Bonuses are the other half of total compensation, and they vary a lot between jobs and industries. Some roles are paid almost entirely in base salary; others lean heavily on bonus structures tied to revenue, project completion or company performance. Whether a job pays a bonus, how big it is, and how often it lands all factor into whether the headline salary is actually a good offer.

28%

28% of psychiatric technicians in Bulgaria reported a bonus of some kind in the past twelve months. That makes a psychiatric technician a low-bonus role overall, which is useful context when you're weighing up a job offer where the base is below market.

Among those who did receive a bonus, the size of the payment varied substantially. Reported bonuses ranged from 0% to 4% of base salary. The remaining 72% of psychiatric technicians reported no bonus at all over the same period.

Which careers pay bonuses in Bulgaria

Revenue-facing roles tend to pay the biggest bonuses. Operational and support roles tend toward smaller, more predictable ones.

  • Finance
  • Architecture
  • Sales
  • Business Development
  • Marketing / Advertising
  • Information Technology
  • Healthcare
  • Insurance
  • Customer Service
  • Human Resources
  • Construction
  • Transport
  • Hospitality

Psychiatric technician: public vs private sector pay

Public-sector pay in Bulgaria is about 2% more than private-sector pay for similar work. The private sector typically offers stronger upside and bigger bonuses; the public sector typically offers better benefits and stability.

Public vs private pay gap

2%

Public-sector workers earn this much more than private-sector workers in Bulgaria on average.

Public sector 40,040 BGN
Private sector 39,160 BGN

Psychiatric technician salary by city in Bulgaria

Psychiatric technician pay is not even across Bulgaria. The chart below shows the highest-paying cities in the dataset, followed by the full location table.

  • Plovdiv
  • Sofia
  • Rousse
  • Varna
  • Burgas
  • Stara Zagora
LocationTypeAverageMedianRange
PlovdivCity34,160 BGN34,480 BGN17,620-50,180 BGN
SofiaCity34,160 BGN32,620 BGN16,140-50,340 BGN
RousseCity30,220 BGN34,240 BGN13,560-48,640 BGN
VarnaCity29,640 BGN29,540 BGN17,620-43,800 BGN
BurgasCity29,640 BGN29,640 BGN17,020-48,200 BGN
Stara ZagoraCity27,620 BGN28,820 BGN13,560-43,220 BGN


Psychiatric Technician in Bulgaria: FAQs

  • How much does a psychiatric technician make per month in Bulgaria?

    A psychiatric technician in Bulgaria earns about 2,746 BGN a month before tax, based on an annual average of 32,960 BGN.

  • What's the salary range for a psychiatric technician in Bulgaria?

    Entry-level psychiatric technicians in Bulgaria start near 14,820 BGN. Top-end pay reaches around 49,560 BGN. The middle 50% of earners sit between 19,940 and 43,360 BGN.

  • Is the median psychiatric technician salary in Bulgaria higher or lower than the average?

    The median is 33,960 BGN, higher than the average of 32,960 BGN. Half of psychiatric technicians in Bulgaria earn below the median, half earn above it.

  • What's the gender pay gap for psychiatric technicians in Bulgaria?

    Men working as a psychiatric technician in Bulgaria earn around 5% less than women on average (31,380 vs 32,900 BGN a year).

  • Do psychiatric technicians in Bulgaria get bonuses?

    About 28% of psychiatric technicians in Bulgaria reported a bonus in the past 12 months.

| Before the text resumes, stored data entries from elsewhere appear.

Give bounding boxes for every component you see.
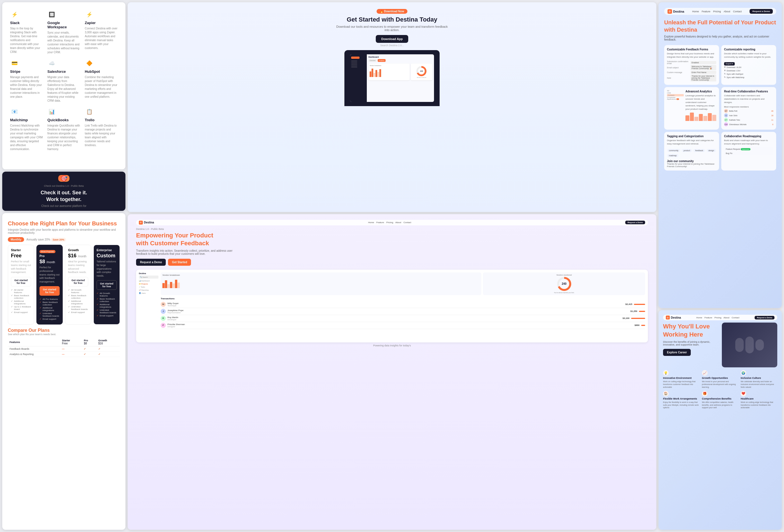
integration-desc: Sync your emails, calendar, and document…	[47, 31, 80, 54]
benefit-title: Flexible Work Arrangements	[663, 397, 697, 400]
tagging-card: Tagging and Categorization Organize feed…	[664, 132, 719, 170]
pro-value: ✓	[82, 346, 96, 352]
nav-link-home[interactable]: Home	[368, 221, 374, 224]
export-dropdown[interactable]: Export ▾	[724, 62, 735, 65]
nav-link-contact[interactable]: Contact	[733, 10, 742, 13]
plan-feature: ✓Unlimited feedback boards	[96, 309, 117, 314]
download-app-button[interactable]: Download App	[376, 35, 409, 43]
feature-name: Analytics & Reporting	[8, 352, 60, 357]
save-badge: Save 20%	[51, 238, 66, 242]
growth-plan-card: Growth $16 /month Ideal for growing team…	[65, 245, 91, 325]
roadmap-content: Feature Request Approved Bug Fix	[724, 147, 773, 155]
mailchimp-icon: 📧	[10, 107, 19, 116]
features-subtitle: Explore powerful features designed to he…	[664, 35, 776, 41]
table-row: M Milly GuyerTechnique $2,415	[161, 301, 645, 308]
transaction-amount: $3,100	[623, 317, 629, 319]
person-silhouette	[755, 339, 764, 351]
monthly-toggle[interactable]: Monthly	[8, 237, 24, 242]
avatar: R	[161, 316, 166, 321]
dark-panel-title: Check it out. See it. Work together.	[40, 190, 87, 203]
benefit-desc: Work on cutting-edge technology that tra…	[740, 401, 777, 409]
nav-link-contact[interactable]: Contact	[732, 316, 739, 319]
powering-note: Powering data insights for today's	[136, 344, 648, 347]
nav-link-about[interactable]: About	[395, 221, 401, 224]
plan-desc: Ideal for growing teams meeting advanced…	[68, 260, 88, 274]
list-item: 🔲 Google Workspace Sync your emails, cal…	[47, 10, 80, 54]
benefits-icon: 🎁	[702, 391, 707, 396]
zapier-icon: ⚡	[85, 10, 94, 19]
benefit-flexible: 🏠 Flexible Work Arrangements Enjoy the f…	[663, 391, 700, 409]
plan-feature: ✓All Growth features	[96, 292, 117, 297]
plan-desc: Perfect for small teams starting out wit…	[11, 260, 31, 274]
team-photo	[722, 323, 777, 367]
table-row: Feedback Boards — ✓ ✓	[8, 346, 120, 352]
tag-pill: roadmap	[667, 154, 678, 157]
nav-link-feature[interactable]: Feature	[704, 316, 712, 319]
plan-feature: ✓All Growth features	[68, 289, 88, 294]
slack-icon: ⚡	[10, 10, 19, 19]
benefit-desc: We offer competitive salaries, health be…	[702, 401, 739, 409]
dark-panel-subtitle: Check out our awesome platform for	[41, 204, 86, 207]
growth-cta-button[interactable]: Get started for free	[68, 277, 88, 286]
benefit-desc: Work on cutting-edge technology that tra…	[663, 380, 700, 388]
vendor-breakdown-label: Vendor breakdown	[162, 274, 480, 276]
working-nav: D Destina Home Feature Pricing About Con…	[663, 315, 777, 320]
card-desc: Collaborate with team members and stakeh…	[724, 94, 773, 104]
form-label: Custom message	[667, 72, 689, 73]
plan-desc: Tailored solutions for large organizatio…	[96, 260, 117, 278]
benefits-grid: 💡 Innovative Environment Work on cutting…	[663, 370, 777, 409]
nav-link-home[interactable]: Home	[696, 316, 702, 319]
nav-link-home[interactable]: Home	[692, 10, 699, 13]
sync-icon: ↻	[724, 73, 726, 75]
nav-link-about[interactable]: About	[724, 10, 730, 13]
starter-cta-button[interactable]: Get started for free	[11, 277, 31, 286]
integration-desc: Stay in the loop by integrating Slack wi…	[10, 27, 43, 54]
enterprise-cta-button[interactable]: Get started for free	[96, 280, 117, 290]
emp-dashboard: Destina 🔍 Search 📊 Dashboard 📁 Projects …	[136, 270, 648, 342]
avatar: J	[161, 309, 166, 314]
nav-link-feature[interactable]: Feature	[376, 221, 384, 224]
form-row: Note Thanks for your interest in joining…	[667, 75, 716, 82]
nav-links: Home Feature Pricing About Contact	[368, 221, 411, 224]
benefit-title: Comprehensive Benefits	[702, 397, 732, 400]
tag-pill: feedback	[694, 149, 705, 152]
export-option-hubspot: ↻ Sync with HubSpot	[724, 72, 773, 76]
request-demo-nav-button[interactable]: Request a Demo	[755, 316, 775, 319]
form-row: Email subject Welcome to Tablebase Frien…	[667, 65, 716, 70]
plan-feature: ✓Unlimited feedback boards	[68, 306, 88, 310]
list-item: ⚡ Slack Stay in the loop by integrating …	[10, 10, 43, 54]
plan-name: Growth	[68, 248, 88, 252]
nav-link-contact[interactable]: Contact	[403, 221, 411, 224]
table-header-features: Features	[8, 338, 60, 346]
get-started-btn[interactable]: Get Started	[168, 259, 191, 266]
community-join-section: Join our community Thanks for your inter…	[667, 160, 716, 168]
avatar: GM	[724, 122, 728, 126]
collab-card: Real-time Collaboration Features Collabo…	[721, 87, 776, 130]
compare-table: Features StarterFree Pro$8 Growth$16 Fee…	[8, 338, 120, 357]
logo-icon: D	[666, 315, 670, 319]
plan-feature: ✓Up to 1 feedback board	[11, 306, 31, 310]
request-demo-nav-button[interactable]: Request a Demo	[750, 9, 773, 14]
form-value: Enabled	[691, 61, 716, 64]
annual-toggle[interactable]: Annually save 20% Save 20%	[26, 238, 66, 241]
features-headline: Unleash the Full Potential of Your Produ…	[664, 19, 776, 33]
collab-member: KT Kathele Toto 11	[724, 118, 773, 122]
dark-promo-panel: 🎯 Check out Destina 1.0 - Public Beta Ch…	[2, 172, 125, 211]
nav-link-pricing[interactable]: Pricing	[386, 221, 393, 224]
chart-bar	[703, 116, 707, 121]
plan-feature: ✓Email support	[39, 318, 60, 320]
brand-logo: D Destina	[668, 9, 684, 14]
nav-link-pricing[interactable]: Pricing	[715, 316, 721, 319]
pro-cta-button[interactable]: Get started for free	[39, 286, 60, 296]
chart-bar	[708, 113, 712, 121]
collab-member: BF Bella Felt 48	[724, 109, 773, 113]
explore-career-button[interactable]: Explore Career	[663, 349, 691, 356]
nav-link-feature[interactable]: Feature	[702, 10, 710, 13]
request-demo-btn[interactable]: Request a Demo	[136, 259, 166, 266]
plan-feature: ✓Email support	[11, 311, 31, 314]
request-demo-button[interactable]: Request a Demo	[625, 221, 645, 224]
nav-link-about[interactable]: About	[724, 316, 729, 319]
benefit-title: Innovative Environment	[663, 376, 692, 380]
nav-link-pricing[interactable]: Pricing	[713, 10, 721, 13]
tag-pill: design	[707, 149, 716, 152]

Reported bonuses ranged from 0% to 4% of base salary.

  • Do psychiatric technicians earn more in the public or private sector in Bulgaria?

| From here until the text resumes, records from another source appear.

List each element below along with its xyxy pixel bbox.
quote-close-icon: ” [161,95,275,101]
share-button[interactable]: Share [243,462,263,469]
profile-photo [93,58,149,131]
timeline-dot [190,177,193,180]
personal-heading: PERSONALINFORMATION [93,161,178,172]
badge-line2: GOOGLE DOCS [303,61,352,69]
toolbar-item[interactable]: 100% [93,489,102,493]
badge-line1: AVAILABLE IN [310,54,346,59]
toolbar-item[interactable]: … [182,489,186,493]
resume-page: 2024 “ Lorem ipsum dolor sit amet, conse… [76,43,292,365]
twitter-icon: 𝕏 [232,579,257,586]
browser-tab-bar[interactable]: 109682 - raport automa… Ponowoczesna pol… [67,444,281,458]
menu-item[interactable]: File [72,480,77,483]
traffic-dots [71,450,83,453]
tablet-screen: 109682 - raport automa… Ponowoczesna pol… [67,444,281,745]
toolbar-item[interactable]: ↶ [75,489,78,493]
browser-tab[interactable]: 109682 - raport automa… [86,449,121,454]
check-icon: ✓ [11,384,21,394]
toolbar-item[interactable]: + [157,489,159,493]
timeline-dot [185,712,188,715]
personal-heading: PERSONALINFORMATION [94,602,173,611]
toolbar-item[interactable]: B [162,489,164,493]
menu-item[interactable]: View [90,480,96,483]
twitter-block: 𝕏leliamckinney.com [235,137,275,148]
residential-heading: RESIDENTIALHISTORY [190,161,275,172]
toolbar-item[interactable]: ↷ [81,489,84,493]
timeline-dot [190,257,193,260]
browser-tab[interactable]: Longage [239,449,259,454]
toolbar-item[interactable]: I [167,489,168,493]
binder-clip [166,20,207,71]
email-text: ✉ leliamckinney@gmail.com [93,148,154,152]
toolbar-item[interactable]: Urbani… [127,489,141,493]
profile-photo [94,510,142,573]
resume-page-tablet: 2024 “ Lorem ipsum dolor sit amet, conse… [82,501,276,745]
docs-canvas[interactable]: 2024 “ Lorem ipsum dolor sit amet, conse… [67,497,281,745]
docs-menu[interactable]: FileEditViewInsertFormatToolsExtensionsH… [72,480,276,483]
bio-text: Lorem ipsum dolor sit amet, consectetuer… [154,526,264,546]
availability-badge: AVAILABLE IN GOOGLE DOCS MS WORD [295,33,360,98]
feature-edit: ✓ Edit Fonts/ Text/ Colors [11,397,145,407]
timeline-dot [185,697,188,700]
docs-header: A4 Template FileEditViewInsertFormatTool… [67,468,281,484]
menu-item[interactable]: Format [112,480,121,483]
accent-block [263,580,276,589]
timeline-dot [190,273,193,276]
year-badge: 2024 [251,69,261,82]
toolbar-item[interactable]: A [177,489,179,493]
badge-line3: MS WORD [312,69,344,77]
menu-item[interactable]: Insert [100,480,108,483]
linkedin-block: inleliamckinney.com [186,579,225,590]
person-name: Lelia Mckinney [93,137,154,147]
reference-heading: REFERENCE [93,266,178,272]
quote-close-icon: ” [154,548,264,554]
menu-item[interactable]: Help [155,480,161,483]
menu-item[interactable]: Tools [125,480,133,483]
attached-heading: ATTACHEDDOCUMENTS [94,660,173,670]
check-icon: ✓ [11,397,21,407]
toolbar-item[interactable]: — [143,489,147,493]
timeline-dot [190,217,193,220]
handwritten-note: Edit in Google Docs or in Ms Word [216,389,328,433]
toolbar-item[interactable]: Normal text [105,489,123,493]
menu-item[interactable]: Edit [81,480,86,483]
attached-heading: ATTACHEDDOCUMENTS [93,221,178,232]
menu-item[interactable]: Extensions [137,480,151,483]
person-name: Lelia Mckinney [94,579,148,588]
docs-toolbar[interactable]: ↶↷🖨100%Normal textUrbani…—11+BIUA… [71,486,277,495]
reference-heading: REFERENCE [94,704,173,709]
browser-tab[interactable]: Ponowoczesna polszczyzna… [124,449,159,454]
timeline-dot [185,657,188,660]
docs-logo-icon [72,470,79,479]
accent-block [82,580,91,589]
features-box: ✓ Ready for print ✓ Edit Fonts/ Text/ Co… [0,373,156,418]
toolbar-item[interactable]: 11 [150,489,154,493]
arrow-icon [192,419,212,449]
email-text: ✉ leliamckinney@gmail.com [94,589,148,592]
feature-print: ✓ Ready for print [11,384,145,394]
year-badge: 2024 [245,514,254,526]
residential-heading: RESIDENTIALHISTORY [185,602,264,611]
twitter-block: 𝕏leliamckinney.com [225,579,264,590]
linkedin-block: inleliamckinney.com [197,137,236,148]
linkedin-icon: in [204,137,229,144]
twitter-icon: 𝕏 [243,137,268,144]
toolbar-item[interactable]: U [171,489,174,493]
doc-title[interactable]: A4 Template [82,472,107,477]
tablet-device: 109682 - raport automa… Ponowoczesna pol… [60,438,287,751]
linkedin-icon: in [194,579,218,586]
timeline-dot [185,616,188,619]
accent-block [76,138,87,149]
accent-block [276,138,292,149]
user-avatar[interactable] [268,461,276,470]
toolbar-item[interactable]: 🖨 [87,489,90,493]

    In Bulgaria, the public sector pays a psychiatric technician about 2% more on average. Public-sector pay tends to be steadier; private-sector pay tends to offer bigger upside.

  • How often do psychiatric technicians in Bulgaria get a pay raise?

    A psychiatric technician in Bulgaria sees a raise of around 9% every 20 months, equivalent to roughly 5% a year.